Une proposition de la Commission européenne visant à accorder à l'Autorité européenne des marchés financiers (AEMF/ESMA), basée à Paris, un pouvoir de supervision directe sur les plus grandes entreprises de crypto-actifs du bloc se heurte à l'opposition de Malte, ouvrant une bataille cruciale pour l'avenir de la réglementation européenne. Le plan est soutenu par au moins trois États membres : la France, l'Autriche et l'Italie.
L'Autorité des services financiers de Malte (MFSA) estime qu'il est « prématuré d'introduire des changements structurels » tels qu'une supervision centralisée, a déclaré un porte-parole à Cointelegraph. Ils ont soutenu que le règlement sur les marchés d'actifs cryptographiques (MiCA) n'est devenu pleinement applicable que récemment et que son « impact sur le marché et les acteurs du marché est encore en cours d'évaluation ».
La poussée vers la centralisation fait suite à un document conjoint de septembre 2025 émanant des autorités de marché de la France, de l'Autriche et de l'Italie appelant à un « cadre européen plus solide ». Ils soutiennent que la surveillance centralisée est nécessaire pour freiner le « regulatory shopping » et remédier aux « différences majeures » dans la manière dont les régulateurs nationaux autorisent les entreprises.
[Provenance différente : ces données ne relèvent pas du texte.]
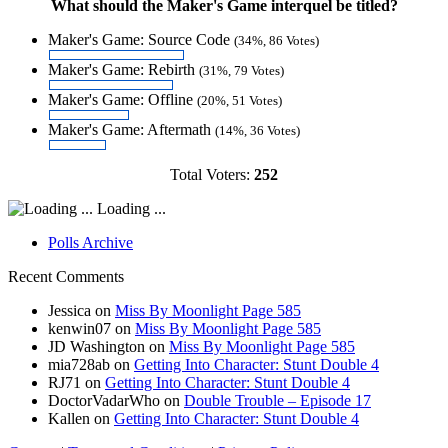
What should the Maker's Game interquel be titled?
Maker's Game: Source Code
(34%, 86 Votes)
Maker's Game: Rebirth
(31%, 79 Votes)
Maker's Game: Offline
(20%, 51 Votes)
Maker's Game: Aftermath
(14%, 36 Votes)
Total Voters:
252
Loading ...
Polls Archive
Recent Comments
Jessica
on
Miss By Moonlight Page 585
kenwin07
on
Miss By Moonlight Page 585
JD Washington
on
Miss By Moonlight Page 585
mia728ab
on
Getting Into Character: Stunt Double 4
RJ71
on
Getting Into Character: Stunt Double 4
DoctorVadarWho
on
Double Trouble – Episode 17
Kallen
on
Getting Into Character: Stunt Double 4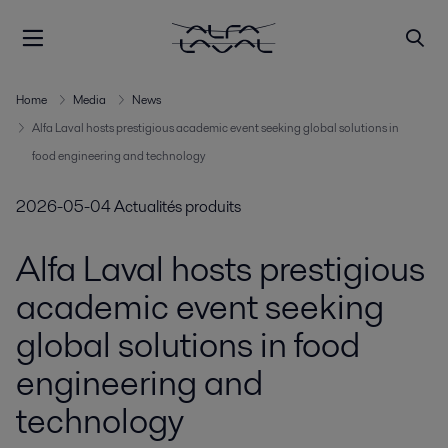
Home
Media
News
Alfa Laval hosts prestigious academic event seeking global solutions in
food engineering and technology
2026-05-04
Actualités produits
Alfa Laval hosts prestigious
academic event seeking
global solutions in food
engineering and
technology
Le débat a été amplifié par un examen par les pairs de l'AEMF sur une autorisation de CASP maltais, qui serait OKX, ayant conclu que le processus « aurait dû être plus approfondi ».
L'enjeu réside dans l'équilibre fondamental de MiCA, qui permet aux prestataires de services d'actifs cryptographiques (CASP) d'obtenir une autorisation dans un État membre et de bénéficier d'un passeport pour ces services dans les 27 pays de l'UE. L'issue de ce différend déterminera si le pouvoir réglementaire se consolide au niveau de l'UE ou reste entre les mains des autorités nationales, une décision ayant des implications significatives pour la compétitivité de l'Europe sur le marché des actifs numériques.
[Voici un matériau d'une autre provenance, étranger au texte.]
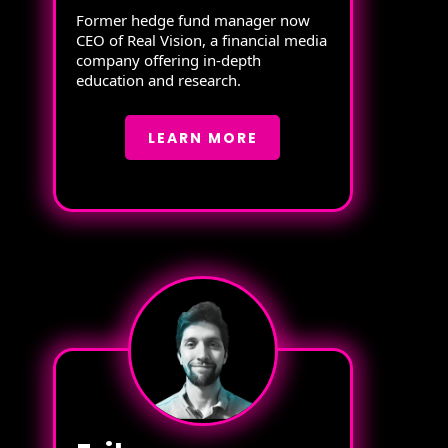
Former hedge fund manager now
CEO of Real Vision, a financial media
company offering in-depth
education and research.
LEARN MORE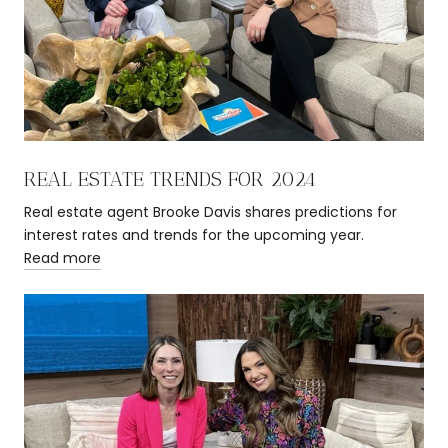
REAL ESTATE TRENDS FOR 2024
Real estate agent Brooke Davis shares predictions for
interest rates and trends for the upcoming year.
Read more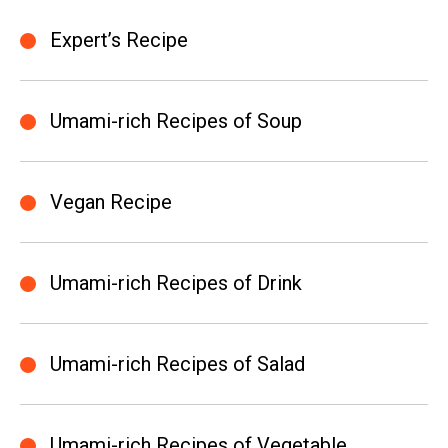
Expert’s Recipe
Umami-rich Recipes of Soup
Vegan Recipe
Umami-rich Recipes of Drink
Umami-rich Recipes of Salad
Umami-rich Recipes of Vegetable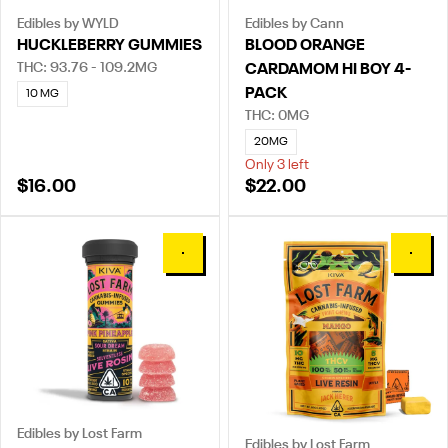
Edibles by WYLD
Edibles by Cann
HUCKLEBERRY GUMMIES
BLOOD ORANGE
THC: 93.76 - 109.2MG
CARDAMOM HI BOY 4-
PACK
10 MG
THC: 0MG
20MG
Only 3 left
$16.00
$22.00
0
0
Edibles by Lost Farm
Edibles by Lost Farm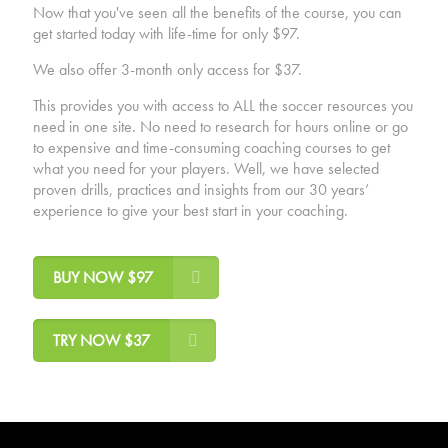
Now that you've seen all the benefits of the course, you can
get started today with life-time for only $97.
We also offer 3-month only access for $37.
This provides you with access to ALL the soccer resources you
need in one site. No need to research for hours online or go
to expensive and time-consuming coaching courses to get
what you need for your players. Well, we have selected
proven drills, practices and insights from our 30 years’
experience to give your best start in your coaching.
BUY NOW $97
TRY NOW $37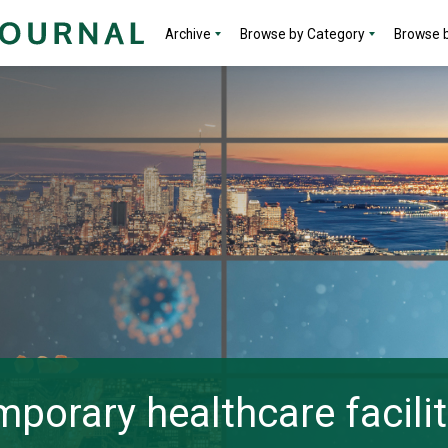
Archive
Browse by Category
Browse b
porary healthcare facilit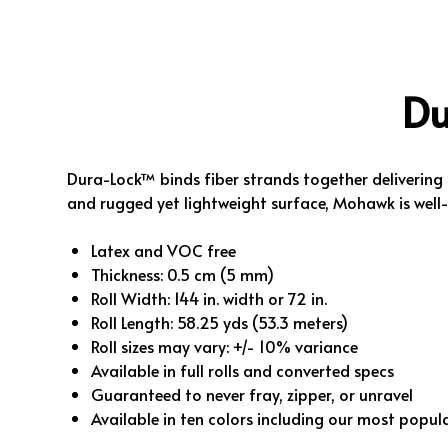
Du
Dura-Lock™ binds fiber strands together deliverin
and rugged yet lightweight surface, Mohawk is well
Latex and VOC free
Thickness: 0.5 cm (5 mm)
Roll Width: 144 in. width or 72 in.
Roll Length: 58.25 yds (53.3 meters)
Roll sizes may vary: +/- 10% variance
Available in full rolls and converted specs
Guaranteed to never fray, zipper, or unravel
Available in ten colors including our most popul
Les arguments en faveur de la centralisation
Les partisans de cette mesure soutiennent qu'un superviseur unique pour les grandes entreprises de crypto transfrontalières conduirait à une « supervision plus efficace et harmonisée », a déclaré un porte-parole de l'AEMF à Cointelegraph. Cela renforcerait la protection des investisseurs et réduirait le risque de « forum shopping », où les entreprises recherchent les juridictions aux règles les plus favorables. Le document conjoint de la France, de l'Autriche et de l'Italie a fait écho à ces préoccupations, avertissant que des pratiques nationales divergentes pourraient miner l'intégrité du marché européen des actifs numériques.
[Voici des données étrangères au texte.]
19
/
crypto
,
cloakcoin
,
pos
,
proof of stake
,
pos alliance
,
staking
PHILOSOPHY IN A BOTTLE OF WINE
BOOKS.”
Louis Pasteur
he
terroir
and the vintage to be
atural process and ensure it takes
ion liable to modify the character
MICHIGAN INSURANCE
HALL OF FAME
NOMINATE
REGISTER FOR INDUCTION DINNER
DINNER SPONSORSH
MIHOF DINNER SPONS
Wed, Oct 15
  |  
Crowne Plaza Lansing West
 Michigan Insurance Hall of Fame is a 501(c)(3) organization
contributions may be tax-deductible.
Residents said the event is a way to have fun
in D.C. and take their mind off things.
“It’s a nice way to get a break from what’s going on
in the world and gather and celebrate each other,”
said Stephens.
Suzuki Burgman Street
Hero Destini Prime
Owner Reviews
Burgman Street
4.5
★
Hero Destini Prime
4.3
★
L'AEMF coordonne déjà des examens par les pairs des autorités nationales, y compris l'examen accéléré du CASP maltais. Bien que l'examen ait conclu que Malte répondait aux attentes concernant son dispositif de supervision, le constat selon lequel l'autorisation spécifique aurait pu être plus rigoureuse est utilisé comme preuve de la nécessité d'une centralisation.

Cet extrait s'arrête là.